DATA PROVIDED section start
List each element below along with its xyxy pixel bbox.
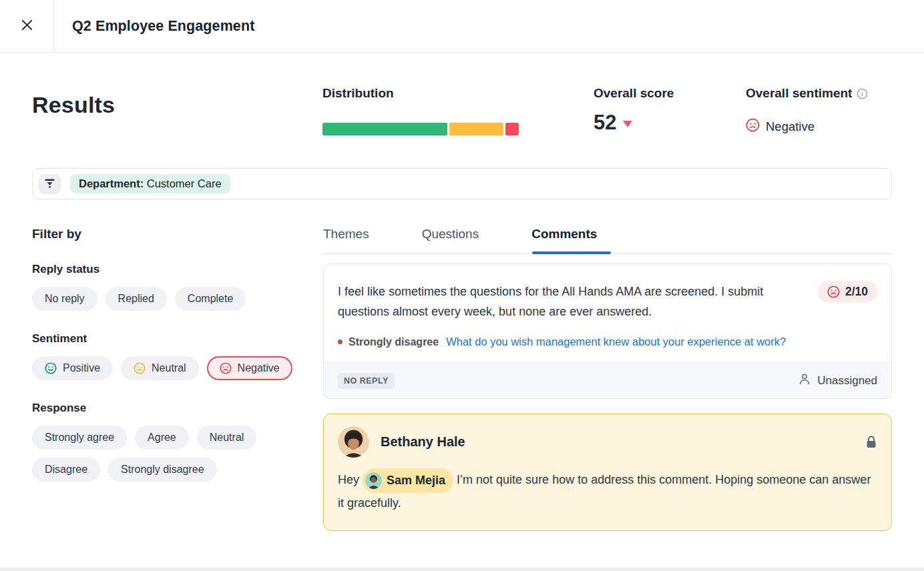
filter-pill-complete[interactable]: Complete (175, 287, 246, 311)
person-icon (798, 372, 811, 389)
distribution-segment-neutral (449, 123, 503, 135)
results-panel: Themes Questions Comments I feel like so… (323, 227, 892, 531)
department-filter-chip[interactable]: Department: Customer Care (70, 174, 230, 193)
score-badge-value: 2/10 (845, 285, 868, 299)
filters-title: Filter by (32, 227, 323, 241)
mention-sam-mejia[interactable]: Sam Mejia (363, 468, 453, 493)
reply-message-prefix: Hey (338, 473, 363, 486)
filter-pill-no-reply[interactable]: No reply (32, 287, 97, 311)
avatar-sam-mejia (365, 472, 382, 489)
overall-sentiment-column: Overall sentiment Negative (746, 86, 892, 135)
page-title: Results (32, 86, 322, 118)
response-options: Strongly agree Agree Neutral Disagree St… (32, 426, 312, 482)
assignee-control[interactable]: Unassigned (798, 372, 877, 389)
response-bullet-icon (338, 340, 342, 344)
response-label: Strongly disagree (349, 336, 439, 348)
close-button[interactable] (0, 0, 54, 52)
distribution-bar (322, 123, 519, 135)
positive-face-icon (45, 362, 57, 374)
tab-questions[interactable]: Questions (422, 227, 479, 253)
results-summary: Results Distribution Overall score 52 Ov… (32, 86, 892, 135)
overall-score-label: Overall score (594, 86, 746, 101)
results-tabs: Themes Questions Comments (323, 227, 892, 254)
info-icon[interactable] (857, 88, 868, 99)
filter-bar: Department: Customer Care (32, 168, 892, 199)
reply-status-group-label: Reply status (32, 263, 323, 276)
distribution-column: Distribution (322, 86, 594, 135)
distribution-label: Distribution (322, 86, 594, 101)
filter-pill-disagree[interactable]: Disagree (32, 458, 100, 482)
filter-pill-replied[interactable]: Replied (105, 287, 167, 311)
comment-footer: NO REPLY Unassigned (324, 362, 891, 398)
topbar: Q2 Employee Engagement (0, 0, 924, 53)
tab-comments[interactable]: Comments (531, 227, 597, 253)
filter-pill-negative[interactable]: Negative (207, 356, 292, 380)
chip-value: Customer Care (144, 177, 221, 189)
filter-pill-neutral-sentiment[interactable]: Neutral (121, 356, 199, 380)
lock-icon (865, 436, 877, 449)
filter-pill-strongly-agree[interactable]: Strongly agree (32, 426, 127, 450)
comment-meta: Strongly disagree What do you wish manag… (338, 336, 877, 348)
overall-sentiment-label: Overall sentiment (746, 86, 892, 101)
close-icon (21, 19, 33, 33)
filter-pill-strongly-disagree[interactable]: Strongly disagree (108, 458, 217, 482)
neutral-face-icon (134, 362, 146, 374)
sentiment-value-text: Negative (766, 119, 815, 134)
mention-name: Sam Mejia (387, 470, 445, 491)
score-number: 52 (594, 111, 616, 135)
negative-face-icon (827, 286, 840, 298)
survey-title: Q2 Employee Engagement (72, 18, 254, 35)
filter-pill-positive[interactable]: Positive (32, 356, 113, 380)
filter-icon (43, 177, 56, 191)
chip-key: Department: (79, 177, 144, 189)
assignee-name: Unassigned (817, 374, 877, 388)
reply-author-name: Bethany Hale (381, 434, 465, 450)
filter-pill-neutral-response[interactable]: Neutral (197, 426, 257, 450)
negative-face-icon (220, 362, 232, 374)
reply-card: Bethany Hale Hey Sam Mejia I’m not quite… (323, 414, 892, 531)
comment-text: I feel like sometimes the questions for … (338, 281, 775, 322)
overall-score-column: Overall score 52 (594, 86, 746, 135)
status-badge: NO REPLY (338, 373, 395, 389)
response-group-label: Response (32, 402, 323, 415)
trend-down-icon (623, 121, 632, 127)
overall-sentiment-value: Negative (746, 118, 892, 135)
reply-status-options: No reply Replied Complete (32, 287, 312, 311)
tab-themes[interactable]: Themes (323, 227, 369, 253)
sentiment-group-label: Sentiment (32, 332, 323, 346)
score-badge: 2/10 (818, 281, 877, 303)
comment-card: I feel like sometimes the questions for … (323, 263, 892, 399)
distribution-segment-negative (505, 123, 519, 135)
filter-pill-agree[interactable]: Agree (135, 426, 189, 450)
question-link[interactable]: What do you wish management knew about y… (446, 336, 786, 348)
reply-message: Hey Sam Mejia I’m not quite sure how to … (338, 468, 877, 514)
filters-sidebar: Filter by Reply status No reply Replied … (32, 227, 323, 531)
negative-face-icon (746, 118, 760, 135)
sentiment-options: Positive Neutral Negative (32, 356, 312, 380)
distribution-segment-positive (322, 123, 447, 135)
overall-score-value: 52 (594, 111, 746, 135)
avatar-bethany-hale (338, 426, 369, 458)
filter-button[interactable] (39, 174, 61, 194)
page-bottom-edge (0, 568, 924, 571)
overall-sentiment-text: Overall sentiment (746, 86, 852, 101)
DATA PROVIDED section end
DATA PROVIDED section start
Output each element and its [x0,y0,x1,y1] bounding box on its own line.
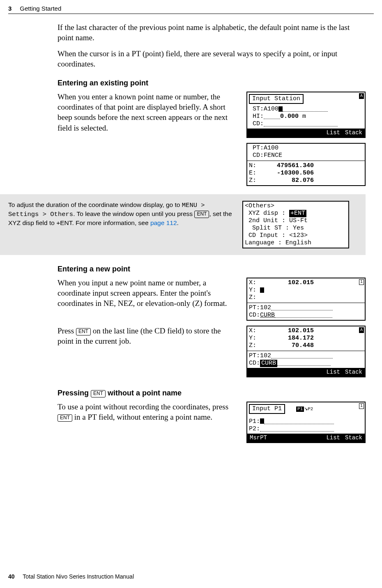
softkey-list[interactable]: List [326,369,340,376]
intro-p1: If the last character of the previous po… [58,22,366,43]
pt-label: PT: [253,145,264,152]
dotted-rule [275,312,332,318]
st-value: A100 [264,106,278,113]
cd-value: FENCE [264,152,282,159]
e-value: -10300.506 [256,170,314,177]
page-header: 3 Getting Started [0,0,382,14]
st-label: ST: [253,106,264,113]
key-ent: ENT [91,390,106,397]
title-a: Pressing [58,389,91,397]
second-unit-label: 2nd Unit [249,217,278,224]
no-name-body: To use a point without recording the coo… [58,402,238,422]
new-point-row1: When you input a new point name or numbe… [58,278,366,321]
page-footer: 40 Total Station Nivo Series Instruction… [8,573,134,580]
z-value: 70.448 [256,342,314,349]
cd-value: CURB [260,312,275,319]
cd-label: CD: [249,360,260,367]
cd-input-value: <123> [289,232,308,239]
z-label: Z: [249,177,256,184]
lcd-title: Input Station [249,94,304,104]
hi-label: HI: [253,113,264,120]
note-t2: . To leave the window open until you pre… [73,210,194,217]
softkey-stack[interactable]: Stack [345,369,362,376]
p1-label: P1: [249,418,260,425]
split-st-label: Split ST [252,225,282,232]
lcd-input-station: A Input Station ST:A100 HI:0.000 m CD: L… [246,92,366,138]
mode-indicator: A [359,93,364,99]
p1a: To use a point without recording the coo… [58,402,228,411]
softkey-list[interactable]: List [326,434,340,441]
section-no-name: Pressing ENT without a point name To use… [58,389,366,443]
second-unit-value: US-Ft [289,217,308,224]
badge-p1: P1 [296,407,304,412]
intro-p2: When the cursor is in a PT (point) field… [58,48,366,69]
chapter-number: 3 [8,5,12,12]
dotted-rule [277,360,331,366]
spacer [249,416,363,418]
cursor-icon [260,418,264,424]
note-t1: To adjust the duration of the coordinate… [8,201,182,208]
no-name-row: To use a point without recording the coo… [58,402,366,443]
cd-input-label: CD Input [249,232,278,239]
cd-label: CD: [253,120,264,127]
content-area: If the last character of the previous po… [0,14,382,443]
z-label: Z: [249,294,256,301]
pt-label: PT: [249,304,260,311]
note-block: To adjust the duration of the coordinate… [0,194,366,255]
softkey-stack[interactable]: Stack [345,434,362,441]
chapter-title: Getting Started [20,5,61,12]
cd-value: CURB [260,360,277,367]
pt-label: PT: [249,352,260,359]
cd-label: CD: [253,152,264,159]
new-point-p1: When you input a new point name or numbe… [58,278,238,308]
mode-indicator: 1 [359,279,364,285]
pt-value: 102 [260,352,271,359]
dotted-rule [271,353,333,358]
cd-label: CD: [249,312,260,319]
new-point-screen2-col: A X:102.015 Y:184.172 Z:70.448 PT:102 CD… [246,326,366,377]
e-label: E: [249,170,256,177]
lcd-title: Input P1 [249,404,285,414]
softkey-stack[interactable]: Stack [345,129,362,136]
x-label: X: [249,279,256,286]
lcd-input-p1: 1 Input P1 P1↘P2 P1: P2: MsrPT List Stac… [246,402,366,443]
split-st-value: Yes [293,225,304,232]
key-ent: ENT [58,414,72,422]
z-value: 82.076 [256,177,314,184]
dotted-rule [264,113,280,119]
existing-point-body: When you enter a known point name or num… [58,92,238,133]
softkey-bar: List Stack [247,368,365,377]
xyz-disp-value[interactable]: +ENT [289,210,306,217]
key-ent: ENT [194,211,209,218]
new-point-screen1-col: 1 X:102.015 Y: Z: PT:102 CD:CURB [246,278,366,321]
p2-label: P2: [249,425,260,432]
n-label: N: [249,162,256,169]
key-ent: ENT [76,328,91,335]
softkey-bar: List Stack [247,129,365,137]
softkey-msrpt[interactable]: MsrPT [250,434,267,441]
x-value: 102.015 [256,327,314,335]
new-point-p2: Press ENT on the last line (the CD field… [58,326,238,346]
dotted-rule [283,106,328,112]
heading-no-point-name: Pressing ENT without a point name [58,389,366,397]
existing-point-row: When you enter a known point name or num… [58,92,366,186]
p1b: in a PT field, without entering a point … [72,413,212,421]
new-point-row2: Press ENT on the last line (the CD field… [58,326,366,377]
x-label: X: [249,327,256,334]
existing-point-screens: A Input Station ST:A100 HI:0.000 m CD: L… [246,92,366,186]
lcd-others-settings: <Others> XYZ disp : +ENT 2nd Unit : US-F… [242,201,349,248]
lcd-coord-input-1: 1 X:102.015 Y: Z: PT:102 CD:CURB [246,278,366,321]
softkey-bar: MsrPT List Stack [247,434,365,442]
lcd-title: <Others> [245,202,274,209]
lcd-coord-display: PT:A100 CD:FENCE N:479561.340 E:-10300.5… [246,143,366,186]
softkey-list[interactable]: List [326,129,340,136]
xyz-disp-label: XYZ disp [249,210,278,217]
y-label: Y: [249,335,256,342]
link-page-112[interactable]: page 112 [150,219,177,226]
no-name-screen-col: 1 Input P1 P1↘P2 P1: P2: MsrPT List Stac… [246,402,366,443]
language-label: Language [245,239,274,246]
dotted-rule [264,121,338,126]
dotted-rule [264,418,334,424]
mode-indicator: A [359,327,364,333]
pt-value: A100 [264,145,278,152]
DATA PROVIDED section end
DATA PROVIDED section start
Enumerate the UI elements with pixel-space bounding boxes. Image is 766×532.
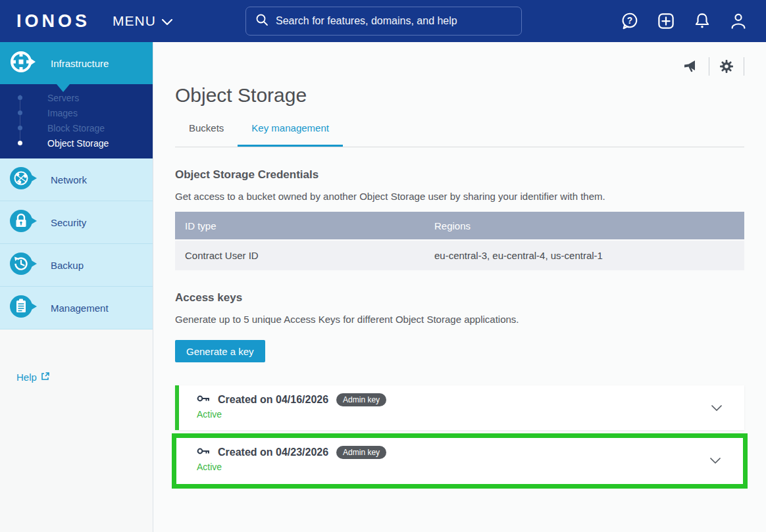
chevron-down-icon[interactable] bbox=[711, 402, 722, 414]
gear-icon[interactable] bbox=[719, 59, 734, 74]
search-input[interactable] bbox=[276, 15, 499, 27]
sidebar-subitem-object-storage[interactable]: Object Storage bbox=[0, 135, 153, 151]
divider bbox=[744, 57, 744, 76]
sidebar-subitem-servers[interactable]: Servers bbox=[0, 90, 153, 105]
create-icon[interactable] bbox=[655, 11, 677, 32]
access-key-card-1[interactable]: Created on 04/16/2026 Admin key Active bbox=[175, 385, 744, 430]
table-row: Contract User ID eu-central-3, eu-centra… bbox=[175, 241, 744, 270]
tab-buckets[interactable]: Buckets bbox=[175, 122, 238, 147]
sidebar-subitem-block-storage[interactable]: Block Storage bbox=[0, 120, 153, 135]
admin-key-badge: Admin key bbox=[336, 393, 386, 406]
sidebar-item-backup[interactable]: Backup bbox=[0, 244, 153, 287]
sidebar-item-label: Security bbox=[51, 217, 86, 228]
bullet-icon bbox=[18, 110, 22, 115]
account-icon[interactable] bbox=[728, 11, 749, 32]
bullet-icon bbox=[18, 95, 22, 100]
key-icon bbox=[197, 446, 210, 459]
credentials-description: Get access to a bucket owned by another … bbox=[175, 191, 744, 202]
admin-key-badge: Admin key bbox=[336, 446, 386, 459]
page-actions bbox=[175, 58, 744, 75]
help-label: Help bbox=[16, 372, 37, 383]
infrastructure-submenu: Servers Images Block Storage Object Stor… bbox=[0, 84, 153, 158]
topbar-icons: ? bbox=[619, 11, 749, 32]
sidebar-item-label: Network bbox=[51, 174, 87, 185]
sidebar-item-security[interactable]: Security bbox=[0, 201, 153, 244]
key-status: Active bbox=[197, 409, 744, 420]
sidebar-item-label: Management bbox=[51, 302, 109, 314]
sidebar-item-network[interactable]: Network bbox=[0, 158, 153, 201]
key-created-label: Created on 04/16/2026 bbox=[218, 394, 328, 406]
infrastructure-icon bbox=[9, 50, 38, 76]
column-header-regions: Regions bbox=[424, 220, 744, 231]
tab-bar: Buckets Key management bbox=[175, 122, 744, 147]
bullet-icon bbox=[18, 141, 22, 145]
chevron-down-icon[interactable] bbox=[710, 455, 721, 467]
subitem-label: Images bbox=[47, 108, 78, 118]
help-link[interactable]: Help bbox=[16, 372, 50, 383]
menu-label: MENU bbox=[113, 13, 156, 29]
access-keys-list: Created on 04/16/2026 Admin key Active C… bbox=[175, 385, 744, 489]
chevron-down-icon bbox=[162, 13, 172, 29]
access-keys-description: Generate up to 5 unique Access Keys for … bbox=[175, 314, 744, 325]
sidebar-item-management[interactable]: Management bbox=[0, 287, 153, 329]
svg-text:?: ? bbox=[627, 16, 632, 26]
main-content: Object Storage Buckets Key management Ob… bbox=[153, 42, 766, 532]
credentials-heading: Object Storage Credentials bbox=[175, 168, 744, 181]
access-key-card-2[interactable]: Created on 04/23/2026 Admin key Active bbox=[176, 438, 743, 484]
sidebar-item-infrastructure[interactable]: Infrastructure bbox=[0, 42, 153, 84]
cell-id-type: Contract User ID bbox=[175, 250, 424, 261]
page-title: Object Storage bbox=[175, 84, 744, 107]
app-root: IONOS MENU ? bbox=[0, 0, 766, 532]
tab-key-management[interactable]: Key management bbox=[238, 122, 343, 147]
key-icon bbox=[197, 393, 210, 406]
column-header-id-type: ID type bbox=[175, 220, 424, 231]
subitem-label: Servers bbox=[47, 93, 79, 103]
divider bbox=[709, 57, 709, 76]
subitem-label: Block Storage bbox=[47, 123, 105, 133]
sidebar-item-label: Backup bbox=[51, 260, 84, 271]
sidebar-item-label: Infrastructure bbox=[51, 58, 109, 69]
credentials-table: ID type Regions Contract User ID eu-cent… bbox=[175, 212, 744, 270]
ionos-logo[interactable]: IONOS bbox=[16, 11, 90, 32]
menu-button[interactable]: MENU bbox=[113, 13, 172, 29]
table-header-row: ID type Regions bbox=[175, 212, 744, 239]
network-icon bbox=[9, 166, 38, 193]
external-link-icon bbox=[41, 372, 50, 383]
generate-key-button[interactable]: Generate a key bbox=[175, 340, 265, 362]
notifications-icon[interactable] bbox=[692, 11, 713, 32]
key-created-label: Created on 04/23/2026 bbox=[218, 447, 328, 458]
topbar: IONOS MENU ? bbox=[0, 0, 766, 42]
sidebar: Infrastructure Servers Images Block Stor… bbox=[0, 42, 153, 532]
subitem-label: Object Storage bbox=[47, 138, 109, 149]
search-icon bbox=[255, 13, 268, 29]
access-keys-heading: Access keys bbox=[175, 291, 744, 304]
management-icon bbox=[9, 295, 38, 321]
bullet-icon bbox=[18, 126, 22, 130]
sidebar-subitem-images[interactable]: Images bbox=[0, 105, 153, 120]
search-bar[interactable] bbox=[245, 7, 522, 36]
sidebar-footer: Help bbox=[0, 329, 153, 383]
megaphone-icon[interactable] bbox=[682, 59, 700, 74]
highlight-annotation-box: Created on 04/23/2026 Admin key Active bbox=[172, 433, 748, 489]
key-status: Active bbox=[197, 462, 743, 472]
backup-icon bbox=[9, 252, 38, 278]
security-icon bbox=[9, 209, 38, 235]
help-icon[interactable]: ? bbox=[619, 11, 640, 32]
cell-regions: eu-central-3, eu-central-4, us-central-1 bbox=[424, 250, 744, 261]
DATA PROVIDED section end
• TASK REQUIREMENTS:
Scanning the data above, count the lines in which the string "sometimes" occurs and state only the count.

• RESPONSE:
2